PROBLEM –
What is the number of lines in the entries below that include the word "header"? Provide the number only.

*** Begin section ***

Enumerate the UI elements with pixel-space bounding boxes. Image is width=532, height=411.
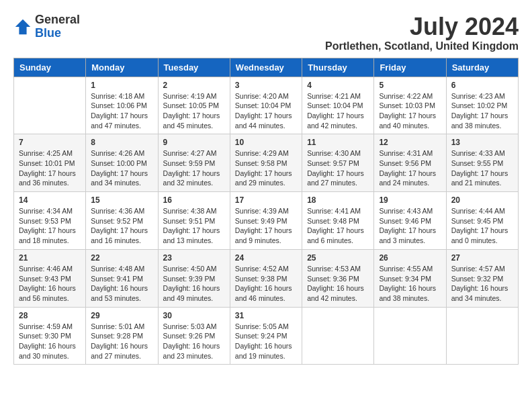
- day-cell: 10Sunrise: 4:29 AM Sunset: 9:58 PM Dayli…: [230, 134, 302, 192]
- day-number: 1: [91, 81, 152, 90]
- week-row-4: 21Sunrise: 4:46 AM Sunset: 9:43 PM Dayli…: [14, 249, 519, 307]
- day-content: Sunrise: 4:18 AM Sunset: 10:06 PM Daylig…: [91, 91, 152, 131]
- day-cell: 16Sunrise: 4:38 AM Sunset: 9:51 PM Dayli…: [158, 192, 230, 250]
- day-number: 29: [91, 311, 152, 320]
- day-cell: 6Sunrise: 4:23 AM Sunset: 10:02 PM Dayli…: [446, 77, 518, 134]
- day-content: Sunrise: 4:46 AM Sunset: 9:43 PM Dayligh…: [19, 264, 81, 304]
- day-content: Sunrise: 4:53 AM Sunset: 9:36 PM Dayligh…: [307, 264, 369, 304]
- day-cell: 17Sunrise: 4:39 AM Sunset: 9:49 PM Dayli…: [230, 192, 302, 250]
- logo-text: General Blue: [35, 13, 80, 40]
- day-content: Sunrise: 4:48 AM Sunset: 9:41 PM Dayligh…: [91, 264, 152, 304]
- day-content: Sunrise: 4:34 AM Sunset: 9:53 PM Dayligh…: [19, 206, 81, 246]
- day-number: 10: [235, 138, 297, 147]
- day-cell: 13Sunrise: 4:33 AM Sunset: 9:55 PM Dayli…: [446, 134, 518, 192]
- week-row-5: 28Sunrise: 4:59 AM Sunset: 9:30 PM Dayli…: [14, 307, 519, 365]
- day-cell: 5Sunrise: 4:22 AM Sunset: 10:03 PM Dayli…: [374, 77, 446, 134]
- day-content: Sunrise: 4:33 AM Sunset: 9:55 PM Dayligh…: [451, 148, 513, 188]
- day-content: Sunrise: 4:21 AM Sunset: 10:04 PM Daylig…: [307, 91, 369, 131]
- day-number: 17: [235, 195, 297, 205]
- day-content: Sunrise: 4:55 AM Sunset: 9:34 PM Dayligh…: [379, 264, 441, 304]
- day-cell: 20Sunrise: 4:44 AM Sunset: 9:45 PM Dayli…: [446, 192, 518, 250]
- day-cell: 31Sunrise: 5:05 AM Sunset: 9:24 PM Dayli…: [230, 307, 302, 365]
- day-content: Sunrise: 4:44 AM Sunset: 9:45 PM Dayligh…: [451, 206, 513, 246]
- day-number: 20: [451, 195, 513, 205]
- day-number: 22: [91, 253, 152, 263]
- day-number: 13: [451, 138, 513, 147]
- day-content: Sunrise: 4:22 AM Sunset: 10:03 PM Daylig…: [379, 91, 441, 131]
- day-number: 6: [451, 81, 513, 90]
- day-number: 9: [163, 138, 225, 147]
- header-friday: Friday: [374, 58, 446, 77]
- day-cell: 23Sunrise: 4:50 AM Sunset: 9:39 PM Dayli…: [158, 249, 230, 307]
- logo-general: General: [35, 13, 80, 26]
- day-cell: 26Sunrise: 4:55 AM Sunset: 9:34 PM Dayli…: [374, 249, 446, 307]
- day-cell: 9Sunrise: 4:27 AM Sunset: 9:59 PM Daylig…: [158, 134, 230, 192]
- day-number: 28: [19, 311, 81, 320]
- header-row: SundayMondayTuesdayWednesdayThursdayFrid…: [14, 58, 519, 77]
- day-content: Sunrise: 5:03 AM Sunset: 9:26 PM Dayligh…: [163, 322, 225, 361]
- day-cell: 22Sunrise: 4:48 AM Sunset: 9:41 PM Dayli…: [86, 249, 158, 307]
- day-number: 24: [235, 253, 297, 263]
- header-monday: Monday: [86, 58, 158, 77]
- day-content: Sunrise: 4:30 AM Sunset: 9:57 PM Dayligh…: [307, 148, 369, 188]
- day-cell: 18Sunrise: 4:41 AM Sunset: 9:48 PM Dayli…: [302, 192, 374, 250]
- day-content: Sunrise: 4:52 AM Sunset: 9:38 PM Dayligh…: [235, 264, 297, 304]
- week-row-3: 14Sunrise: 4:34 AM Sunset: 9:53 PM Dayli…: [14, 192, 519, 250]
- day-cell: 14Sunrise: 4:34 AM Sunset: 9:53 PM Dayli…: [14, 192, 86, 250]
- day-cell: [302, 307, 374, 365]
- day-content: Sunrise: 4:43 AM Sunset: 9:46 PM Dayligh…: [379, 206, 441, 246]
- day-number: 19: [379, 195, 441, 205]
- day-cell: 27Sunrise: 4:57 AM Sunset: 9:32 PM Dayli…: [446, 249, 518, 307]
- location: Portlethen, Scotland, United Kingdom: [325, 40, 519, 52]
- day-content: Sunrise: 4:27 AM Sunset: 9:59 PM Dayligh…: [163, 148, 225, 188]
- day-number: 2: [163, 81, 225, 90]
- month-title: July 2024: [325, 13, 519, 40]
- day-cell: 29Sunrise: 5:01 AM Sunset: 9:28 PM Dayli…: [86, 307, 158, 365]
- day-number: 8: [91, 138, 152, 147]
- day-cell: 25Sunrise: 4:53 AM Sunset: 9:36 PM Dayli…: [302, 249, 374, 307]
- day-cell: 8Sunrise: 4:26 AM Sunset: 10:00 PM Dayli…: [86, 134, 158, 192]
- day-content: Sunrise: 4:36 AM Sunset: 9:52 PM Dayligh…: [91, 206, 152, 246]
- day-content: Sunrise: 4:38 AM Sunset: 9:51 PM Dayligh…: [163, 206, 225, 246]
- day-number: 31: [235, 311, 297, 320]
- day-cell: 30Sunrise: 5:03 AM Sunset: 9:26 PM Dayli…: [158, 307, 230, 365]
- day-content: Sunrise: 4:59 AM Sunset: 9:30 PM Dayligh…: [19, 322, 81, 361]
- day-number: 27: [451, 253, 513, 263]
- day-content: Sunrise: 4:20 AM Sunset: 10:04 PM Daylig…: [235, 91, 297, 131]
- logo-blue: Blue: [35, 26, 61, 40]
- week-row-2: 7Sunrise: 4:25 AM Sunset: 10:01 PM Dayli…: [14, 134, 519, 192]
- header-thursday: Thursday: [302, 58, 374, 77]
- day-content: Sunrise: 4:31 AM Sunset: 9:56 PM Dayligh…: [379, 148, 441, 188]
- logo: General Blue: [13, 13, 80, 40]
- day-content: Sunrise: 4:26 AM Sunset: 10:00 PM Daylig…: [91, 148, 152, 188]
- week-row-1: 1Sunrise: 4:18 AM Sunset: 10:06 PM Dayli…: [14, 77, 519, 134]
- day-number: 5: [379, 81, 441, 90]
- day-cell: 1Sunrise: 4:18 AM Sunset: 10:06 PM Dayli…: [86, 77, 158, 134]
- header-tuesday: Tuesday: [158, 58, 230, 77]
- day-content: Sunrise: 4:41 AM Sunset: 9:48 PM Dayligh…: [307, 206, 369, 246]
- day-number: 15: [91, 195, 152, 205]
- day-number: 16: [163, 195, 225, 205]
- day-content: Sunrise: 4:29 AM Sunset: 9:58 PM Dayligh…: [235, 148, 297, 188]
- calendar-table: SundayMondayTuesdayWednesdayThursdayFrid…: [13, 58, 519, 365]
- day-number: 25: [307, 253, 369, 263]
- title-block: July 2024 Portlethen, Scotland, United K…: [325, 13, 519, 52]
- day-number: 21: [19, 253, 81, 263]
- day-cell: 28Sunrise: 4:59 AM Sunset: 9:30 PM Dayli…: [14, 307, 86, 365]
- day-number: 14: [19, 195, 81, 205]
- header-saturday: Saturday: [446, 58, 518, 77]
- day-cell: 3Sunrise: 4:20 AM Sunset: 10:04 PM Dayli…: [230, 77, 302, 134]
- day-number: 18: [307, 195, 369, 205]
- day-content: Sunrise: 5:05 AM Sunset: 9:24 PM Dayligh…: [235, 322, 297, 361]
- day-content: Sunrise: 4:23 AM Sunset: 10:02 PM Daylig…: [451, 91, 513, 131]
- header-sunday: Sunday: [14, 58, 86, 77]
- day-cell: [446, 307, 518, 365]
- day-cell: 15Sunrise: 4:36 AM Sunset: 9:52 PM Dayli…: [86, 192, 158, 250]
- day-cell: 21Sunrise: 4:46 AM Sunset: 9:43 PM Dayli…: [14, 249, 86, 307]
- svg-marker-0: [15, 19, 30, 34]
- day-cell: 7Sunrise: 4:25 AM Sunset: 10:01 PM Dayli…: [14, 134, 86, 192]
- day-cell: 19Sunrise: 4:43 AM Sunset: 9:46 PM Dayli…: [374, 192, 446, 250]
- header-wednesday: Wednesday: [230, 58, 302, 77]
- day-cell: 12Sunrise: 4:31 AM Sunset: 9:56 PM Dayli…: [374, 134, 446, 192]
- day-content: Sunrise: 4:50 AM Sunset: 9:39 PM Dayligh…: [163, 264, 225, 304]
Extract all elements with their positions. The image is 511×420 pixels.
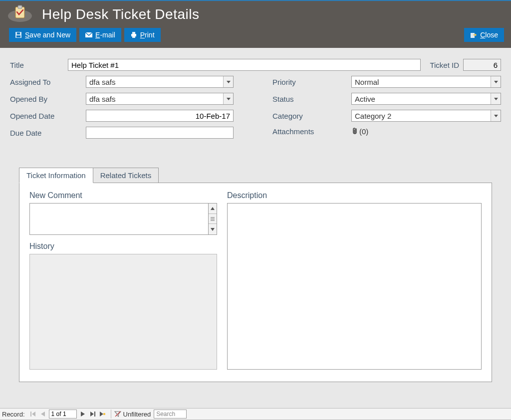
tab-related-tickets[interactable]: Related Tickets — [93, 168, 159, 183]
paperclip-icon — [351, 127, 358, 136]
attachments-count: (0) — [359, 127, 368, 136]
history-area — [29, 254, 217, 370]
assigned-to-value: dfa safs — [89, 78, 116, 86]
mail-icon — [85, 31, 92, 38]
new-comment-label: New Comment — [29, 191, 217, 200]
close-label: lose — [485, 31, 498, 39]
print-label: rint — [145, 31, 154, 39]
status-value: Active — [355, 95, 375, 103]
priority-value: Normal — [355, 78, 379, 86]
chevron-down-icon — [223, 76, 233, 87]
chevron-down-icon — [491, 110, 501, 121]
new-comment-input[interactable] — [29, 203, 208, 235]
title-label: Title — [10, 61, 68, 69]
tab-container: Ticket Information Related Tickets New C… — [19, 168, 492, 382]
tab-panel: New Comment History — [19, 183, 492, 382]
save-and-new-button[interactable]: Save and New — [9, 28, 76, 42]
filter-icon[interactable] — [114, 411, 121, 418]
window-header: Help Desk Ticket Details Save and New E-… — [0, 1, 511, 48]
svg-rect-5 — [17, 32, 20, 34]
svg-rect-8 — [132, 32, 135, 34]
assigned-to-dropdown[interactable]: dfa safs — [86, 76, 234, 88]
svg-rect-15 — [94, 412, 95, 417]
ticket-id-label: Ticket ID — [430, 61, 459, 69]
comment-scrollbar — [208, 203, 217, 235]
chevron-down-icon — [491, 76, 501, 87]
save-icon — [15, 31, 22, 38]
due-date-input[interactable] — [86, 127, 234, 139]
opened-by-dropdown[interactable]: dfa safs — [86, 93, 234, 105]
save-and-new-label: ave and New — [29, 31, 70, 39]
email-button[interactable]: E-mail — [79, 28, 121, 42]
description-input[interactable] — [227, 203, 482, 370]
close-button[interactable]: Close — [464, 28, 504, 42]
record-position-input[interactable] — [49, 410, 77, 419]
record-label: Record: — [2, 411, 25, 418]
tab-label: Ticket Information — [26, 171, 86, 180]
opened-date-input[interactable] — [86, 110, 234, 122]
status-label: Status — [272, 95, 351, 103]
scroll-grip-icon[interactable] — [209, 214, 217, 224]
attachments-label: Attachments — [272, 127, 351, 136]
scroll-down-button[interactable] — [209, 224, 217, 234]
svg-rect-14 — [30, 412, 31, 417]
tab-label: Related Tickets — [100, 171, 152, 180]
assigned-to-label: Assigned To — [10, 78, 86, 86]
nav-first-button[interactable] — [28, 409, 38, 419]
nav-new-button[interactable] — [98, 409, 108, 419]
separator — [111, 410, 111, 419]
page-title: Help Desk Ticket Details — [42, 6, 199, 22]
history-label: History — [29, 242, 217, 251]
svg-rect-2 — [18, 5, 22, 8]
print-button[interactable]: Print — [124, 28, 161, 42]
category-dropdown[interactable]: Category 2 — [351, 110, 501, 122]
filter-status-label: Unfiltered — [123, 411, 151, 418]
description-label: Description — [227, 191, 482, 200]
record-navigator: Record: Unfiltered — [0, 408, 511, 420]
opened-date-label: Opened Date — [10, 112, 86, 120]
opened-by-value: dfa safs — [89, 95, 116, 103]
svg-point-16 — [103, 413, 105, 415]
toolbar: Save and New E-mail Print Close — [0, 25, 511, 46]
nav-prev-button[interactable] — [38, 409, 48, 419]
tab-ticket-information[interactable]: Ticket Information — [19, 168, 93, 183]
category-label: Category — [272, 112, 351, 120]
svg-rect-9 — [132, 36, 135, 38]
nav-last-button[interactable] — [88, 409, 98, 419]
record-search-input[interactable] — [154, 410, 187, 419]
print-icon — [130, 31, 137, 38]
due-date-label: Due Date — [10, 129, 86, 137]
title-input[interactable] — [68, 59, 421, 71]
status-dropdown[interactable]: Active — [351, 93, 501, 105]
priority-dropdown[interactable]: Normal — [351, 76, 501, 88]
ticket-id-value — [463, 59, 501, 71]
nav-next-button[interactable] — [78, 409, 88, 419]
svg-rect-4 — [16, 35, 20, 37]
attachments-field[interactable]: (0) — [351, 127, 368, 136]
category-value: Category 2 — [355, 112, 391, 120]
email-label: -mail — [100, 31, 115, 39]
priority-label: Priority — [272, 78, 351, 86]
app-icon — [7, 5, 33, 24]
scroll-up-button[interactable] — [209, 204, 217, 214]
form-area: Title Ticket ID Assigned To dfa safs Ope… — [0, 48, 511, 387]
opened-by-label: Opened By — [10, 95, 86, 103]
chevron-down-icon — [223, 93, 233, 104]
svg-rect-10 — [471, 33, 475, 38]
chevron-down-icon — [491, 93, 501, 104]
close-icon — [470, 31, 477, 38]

*** End section ***

ANSWER TO THIS PROBLEM –
9